Stored items:
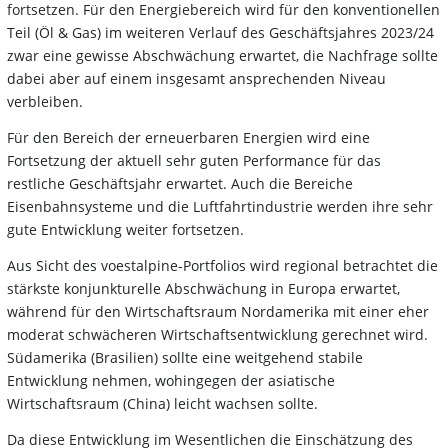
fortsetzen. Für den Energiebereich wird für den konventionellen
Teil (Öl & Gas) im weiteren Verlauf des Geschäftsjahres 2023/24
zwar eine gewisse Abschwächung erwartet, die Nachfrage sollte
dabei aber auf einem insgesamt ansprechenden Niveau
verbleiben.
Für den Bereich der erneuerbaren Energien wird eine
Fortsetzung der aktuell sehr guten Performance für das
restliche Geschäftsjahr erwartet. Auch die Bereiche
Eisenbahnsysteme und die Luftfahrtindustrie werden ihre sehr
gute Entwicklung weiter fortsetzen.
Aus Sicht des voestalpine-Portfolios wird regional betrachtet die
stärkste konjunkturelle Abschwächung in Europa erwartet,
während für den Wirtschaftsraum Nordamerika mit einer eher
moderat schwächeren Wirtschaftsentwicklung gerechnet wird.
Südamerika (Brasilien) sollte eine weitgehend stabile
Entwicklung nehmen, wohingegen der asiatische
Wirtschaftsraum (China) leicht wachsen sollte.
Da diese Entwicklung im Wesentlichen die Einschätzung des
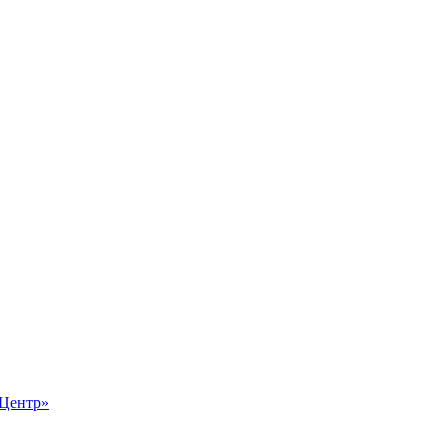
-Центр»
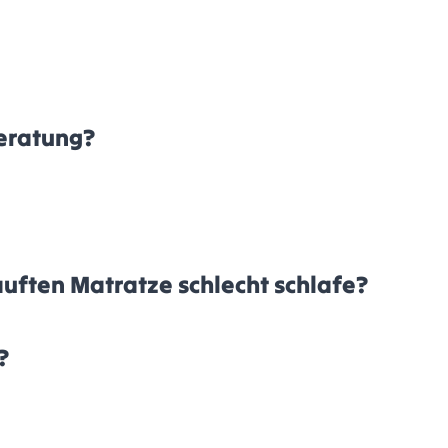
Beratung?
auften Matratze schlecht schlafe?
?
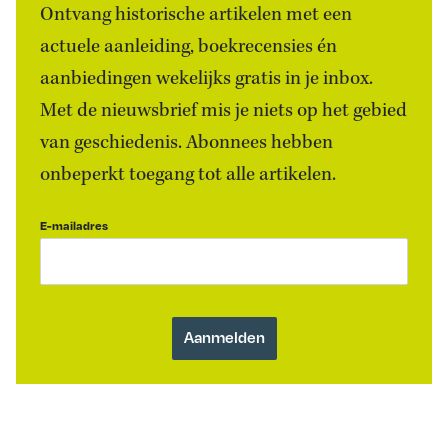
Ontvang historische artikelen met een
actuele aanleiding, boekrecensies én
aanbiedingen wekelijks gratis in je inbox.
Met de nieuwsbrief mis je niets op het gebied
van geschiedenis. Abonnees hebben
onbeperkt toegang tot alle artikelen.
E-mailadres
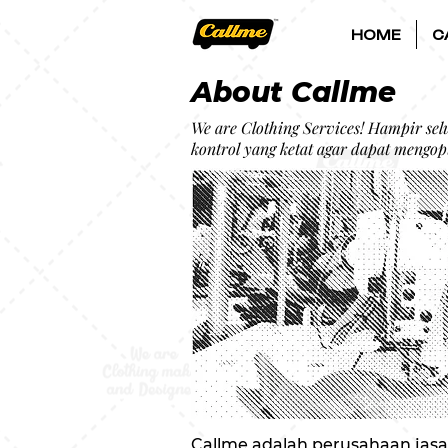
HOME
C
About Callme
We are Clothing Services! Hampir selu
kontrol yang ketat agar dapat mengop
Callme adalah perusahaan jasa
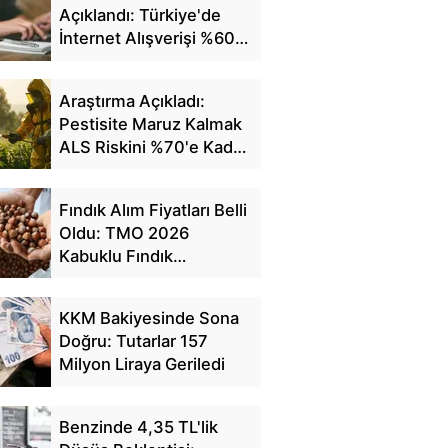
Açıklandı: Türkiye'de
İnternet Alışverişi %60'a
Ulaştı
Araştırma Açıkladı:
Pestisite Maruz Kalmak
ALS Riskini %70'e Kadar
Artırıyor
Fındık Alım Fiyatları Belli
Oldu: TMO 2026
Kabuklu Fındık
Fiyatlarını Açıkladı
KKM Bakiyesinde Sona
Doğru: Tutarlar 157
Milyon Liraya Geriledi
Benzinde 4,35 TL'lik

- _Task directions_: When the string "Açıkladı" appears in a line of the records above, that line is to be copied.

- _Completed exercise_:
Araştırma Açıkladı:
Fiyatlarını Açıkladı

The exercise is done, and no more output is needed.